Nuclear desalination is one of the ideal options to achieve net zero emissions. However, most nuclear desalination plants extract steam from the power cycle to drive desalination, leading to a reduction of electricity output. To avoid the parasitic effects of desalination on the power cycle, this study considers recovering waste heat from the power plants' condensers to drive low-temperature desalination systems, including spray-assisted low-temperature desalination system (SLTD), multi-effect distillation system (MED) and spray-assisted multi-effect distillation system (SMED). Thermodynamic and economic models of the three desalination systems are firstly established and validated with experimental data. Then, the impacts of key design, operation and economic parameters are evaluated using the validated models.
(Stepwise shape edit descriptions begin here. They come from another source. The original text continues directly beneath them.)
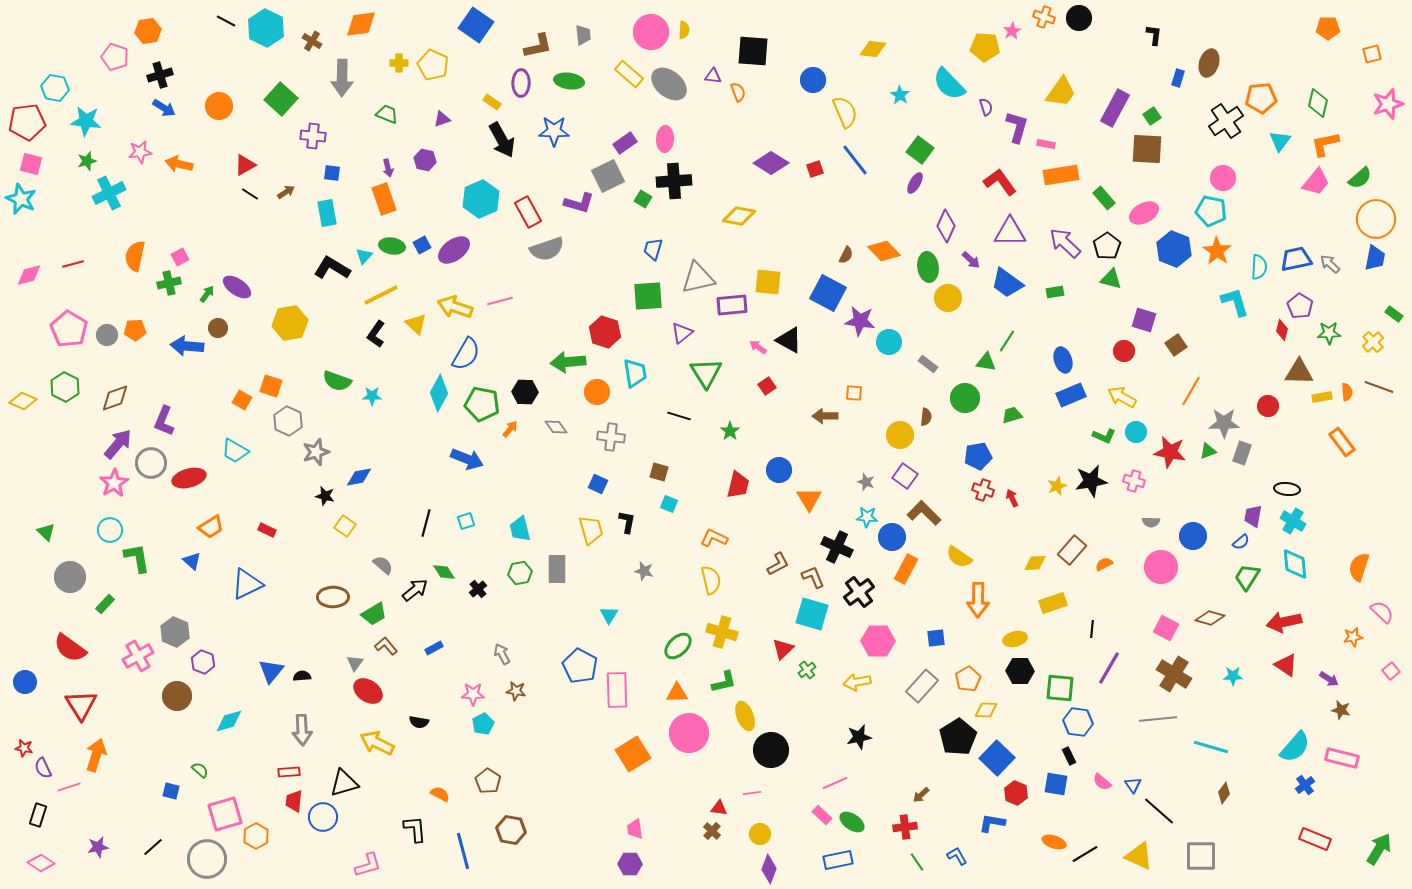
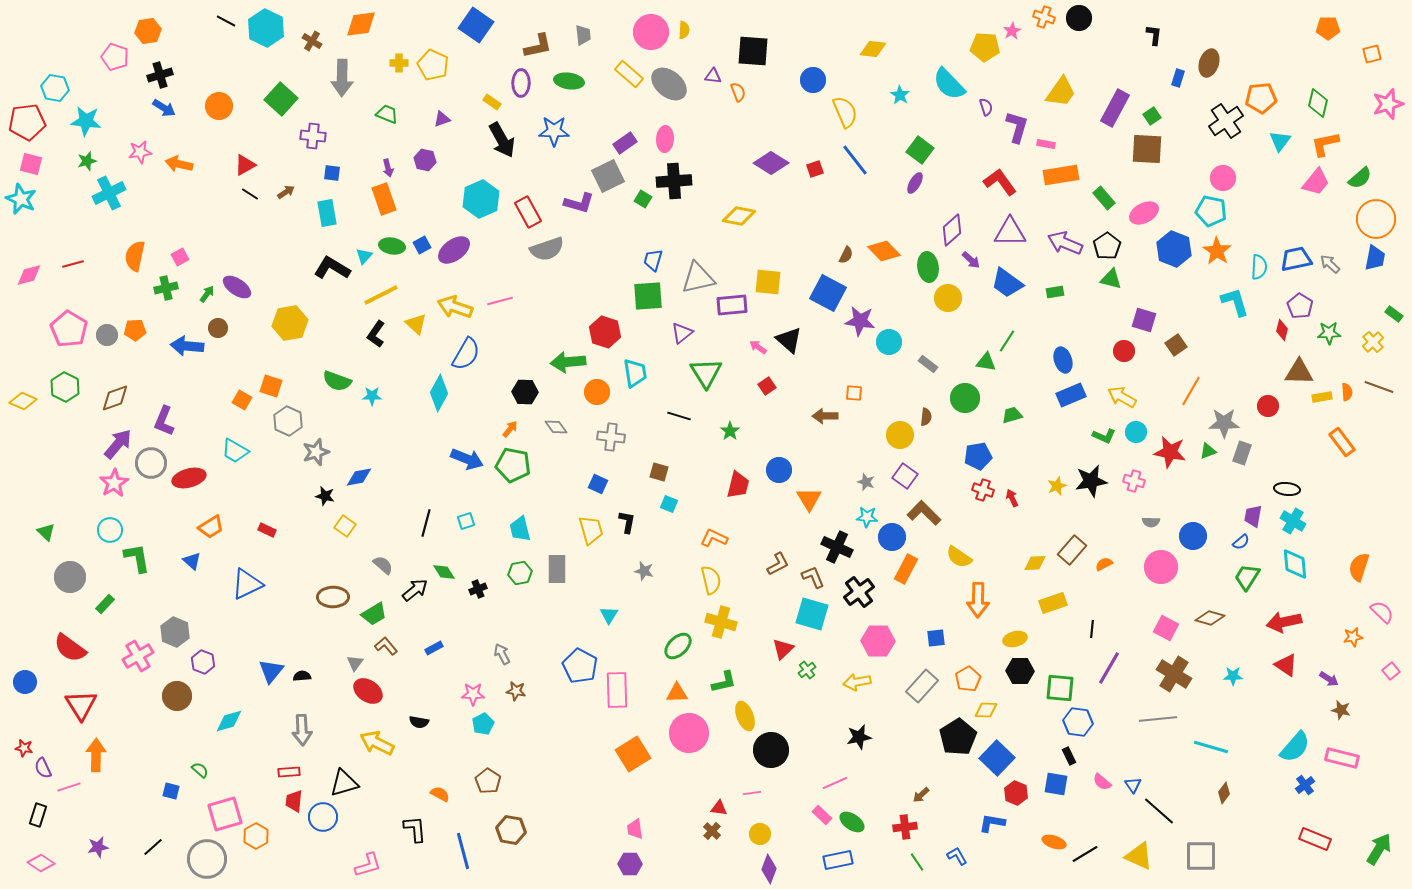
purple diamond at (946, 226): moved 6 px right, 4 px down; rotated 24 degrees clockwise
purple arrow at (1065, 243): rotated 20 degrees counterclockwise
blue trapezoid at (653, 249): moved 11 px down
green cross at (169, 283): moved 3 px left, 5 px down
black triangle at (789, 340): rotated 12 degrees clockwise
green pentagon at (482, 404): moved 31 px right, 61 px down
black cross at (478, 589): rotated 18 degrees clockwise
yellow cross at (722, 632): moved 1 px left, 10 px up
orange arrow at (96, 755): rotated 16 degrees counterclockwise
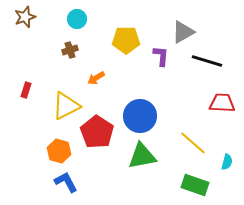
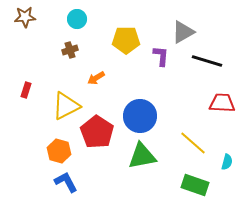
brown star: rotated 15 degrees clockwise
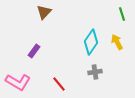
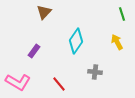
cyan diamond: moved 15 px left, 1 px up
gray cross: rotated 16 degrees clockwise
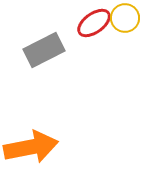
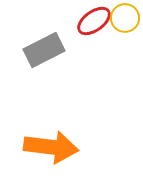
red ellipse: moved 2 px up
orange arrow: moved 20 px right; rotated 18 degrees clockwise
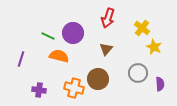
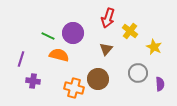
yellow cross: moved 12 px left, 3 px down
orange semicircle: moved 1 px up
purple cross: moved 6 px left, 9 px up
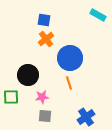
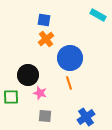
pink star: moved 2 px left, 4 px up; rotated 24 degrees clockwise
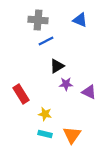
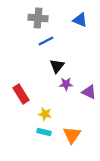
gray cross: moved 2 px up
black triangle: rotated 21 degrees counterclockwise
cyan rectangle: moved 1 px left, 2 px up
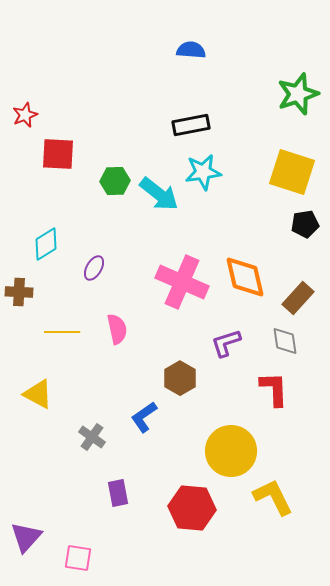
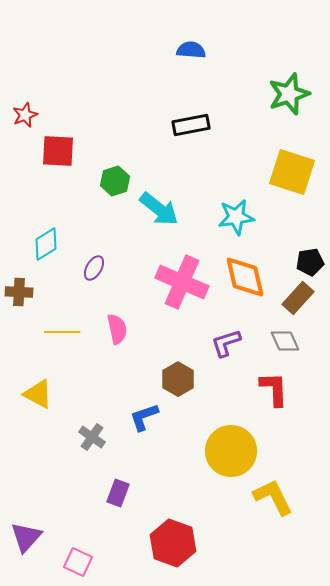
green star: moved 9 px left
red square: moved 3 px up
cyan star: moved 33 px right, 45 px down
green hexagon: rotated 16 degrees counterclockwise
cyan arrow: moved 15 px down
black pentagon: moved 5 px right, 38 px down
gray diamond: rotated 16 degrees counterclockwise
brown hexagon: moved 2 px left, 1 px down
blue L-shape: rotated 16 degrees clockwise
purple rectangle: rotated 32 degrees clockwise
red hexagon: moved 19 px left, 35 px down; rotated 15 degrees clockwise
pink square: moved 4 px down; rotated 16 degrees clockwise
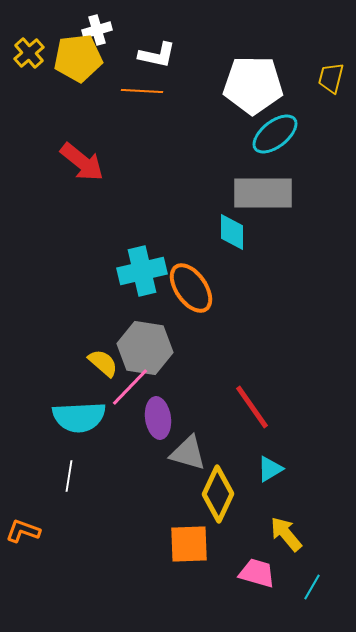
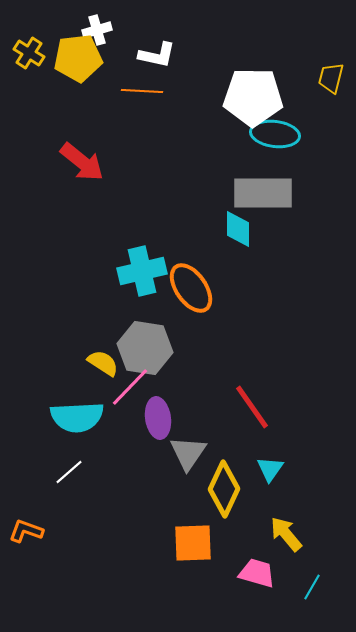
yellow cross: rotated 16 degrees counterclockwise
white pentagon: moved 12 px down
cyan ellipse: rotated 45 degrees clockwise
cyan diamond: moved 6 px right, 3 px up
yellow semicircle: rotated 8 degrees counterclockwise
cyan semicircle: moved 2 px left
gray triangle: rotated 48 degrees clockwise
cyan triangle: rotated 24 degrees counterclockwise
white line: moved 4 px up; rotated 40 degrees clockwise
yellow diamond: moved 6 px right, 5 px up
orange L-shape: moved 3 px right
orange square: moved 4 px right, 1 px up
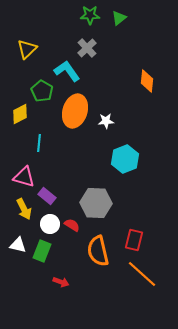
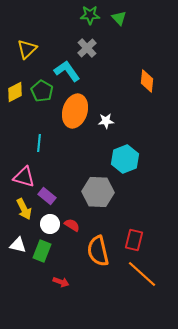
green triangle: rotated 35 degrees counterclockwise
yellow diamond: moved 5 px left, 22 px up
gray hexagon: moved 2 px right, 11 px up
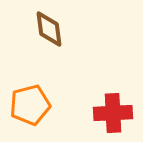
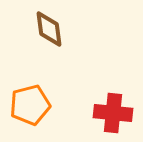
red cross: rotated 9 degrees clockwise
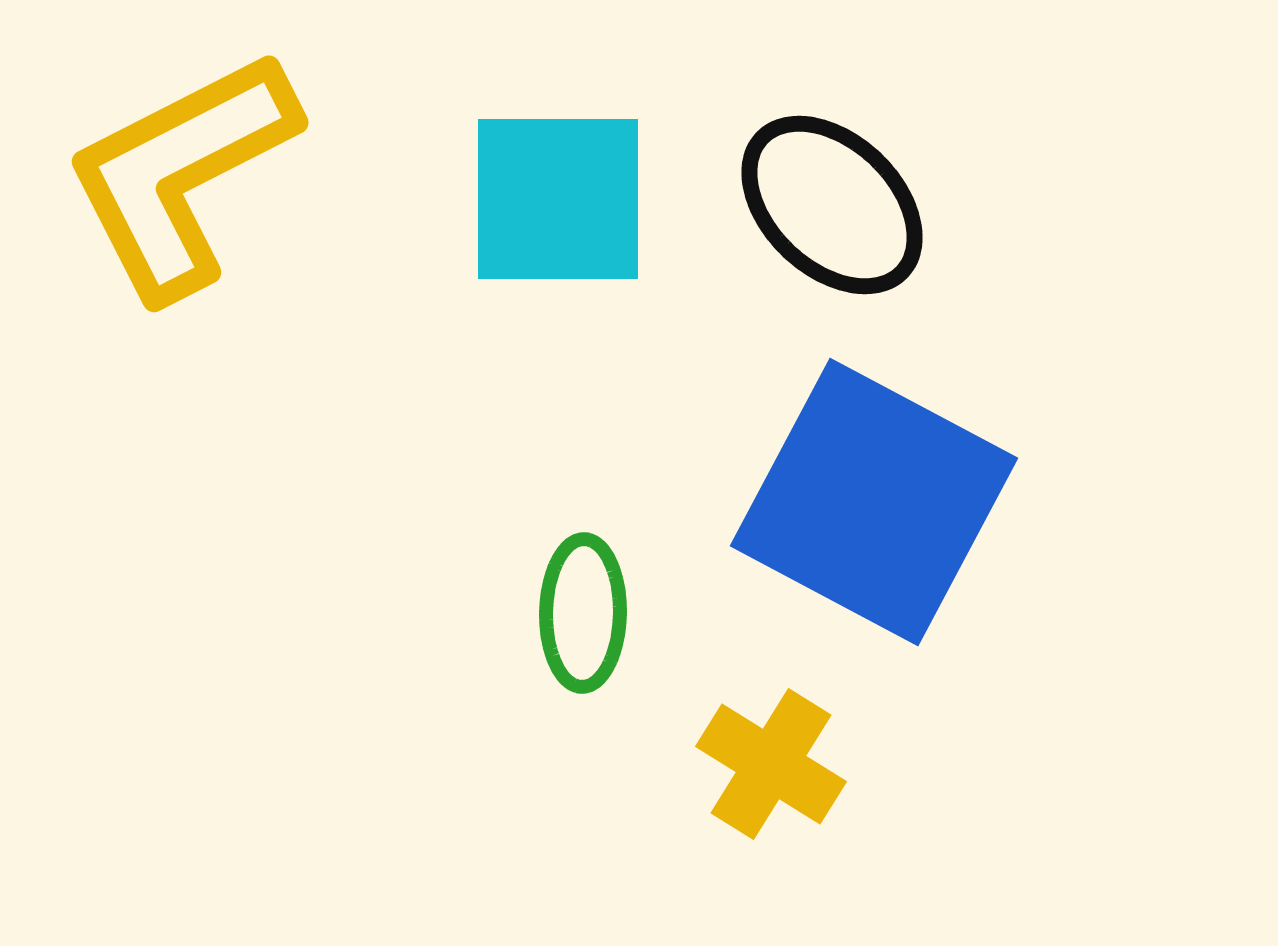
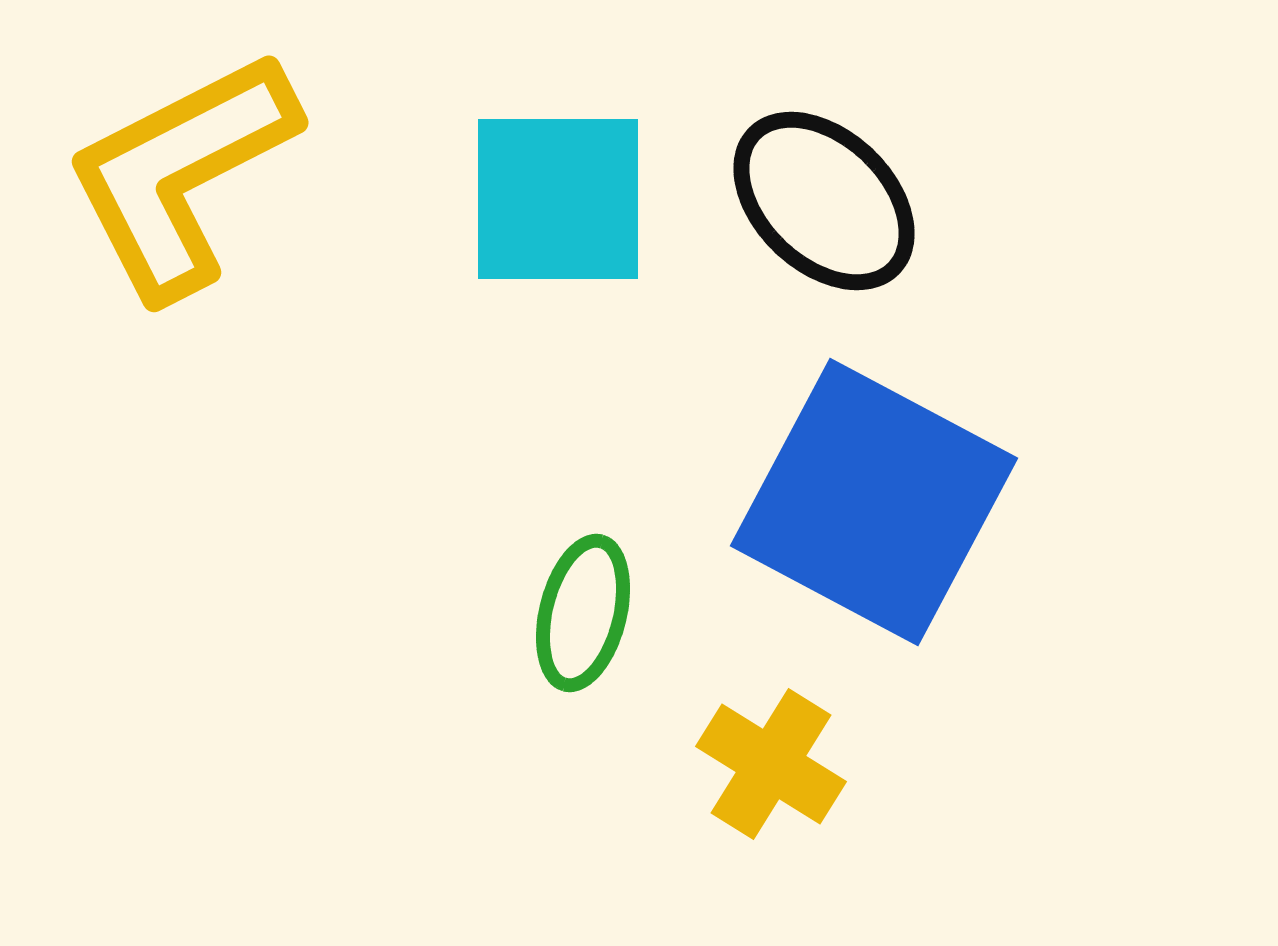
black ellipse: moved 8 px left, 4 px up
green ellipse: rotated 13 degrees clockwise
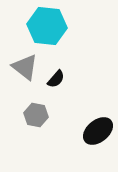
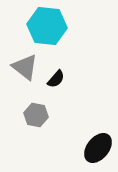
black ellipse: moved 17 px down; rotated 12 degrees counterclockwise
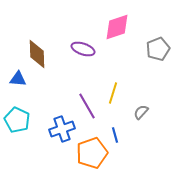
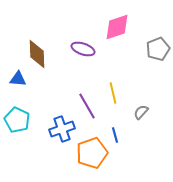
yellow line: rotated 30 degrees counterclockwise
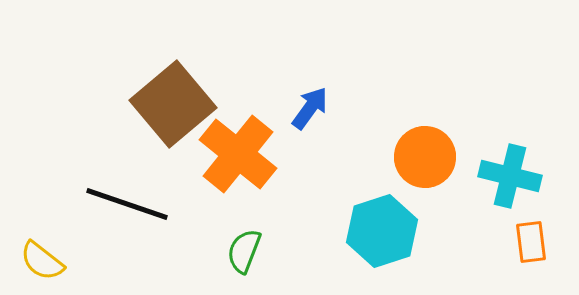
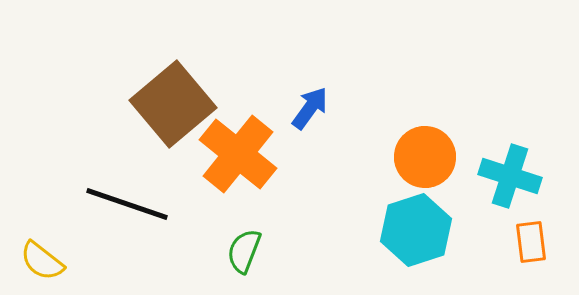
cyan cross: rotated 4 degrees clockwise
cyan hexagon: moved 34 px right, 1 px up
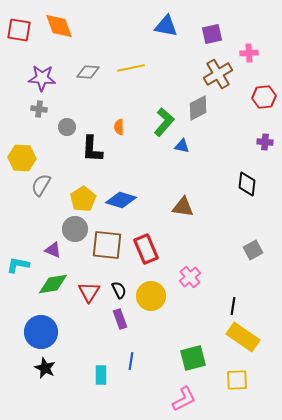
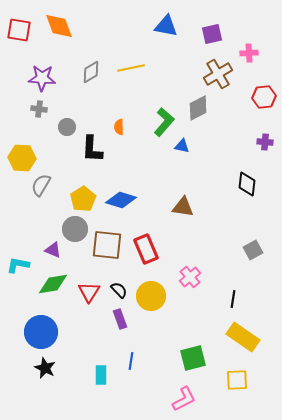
gray diamond at (88, 72): moved 3 px right; rotated 35 degrees counterclockwise
black semicircle at (119, 290): rotated 18 degrees counterclockwise
black line at (233, 306): moved 7 px up
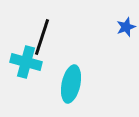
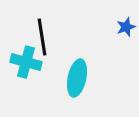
black line: rotated 27 degrees counterclockwise
cyan ellipse: moved 6 px right, 6 px up
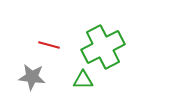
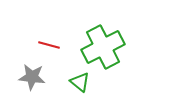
green triangle: moved 3 px left, 2 px down; rotated 40 degrees clockwise
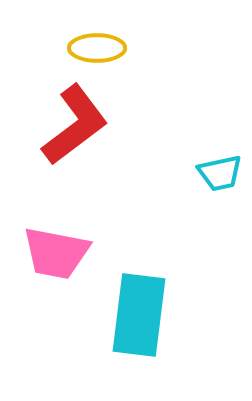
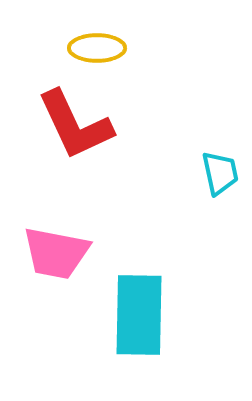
red L-shape: rotated 102 degrees clockwise
cyan trapezoid: rotated 90 degrees counterclockwise
cyan rectangle: rotated 6 degrees counterclockwise
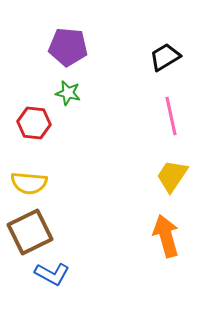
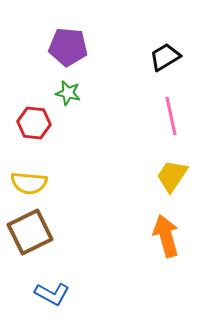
blue L-shape: moved 20 px down
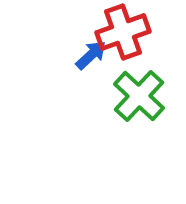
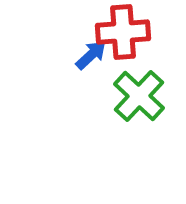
red cross: rotated 16 degrees clockwise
Results reveal that the productivity and thermodynamic efficiency are promoted by increasing the cooling water flowrate of desalination condenser, enlarging the heat exchanger area and lifting the heat source temperature, while the number of effects has an optimal value of 3. Under the optimal configuration, the gained-output ratio and Second Law efficiency of a 20 m3/day SLTD plant are 0.71 and 1.25 % respectively. In terms of economic performance, the levelized-cost of desalinated water (LCOW) for three plants can be reduced substantially under a larger plant capacity and longer lifespan. When the plant capacity exceeds 20,000 m3/day, the LCOW of SLTD can be reduced to 0.757 $/m3, which is lower than all other desalination systems coupled with power plants or renewable energy sources.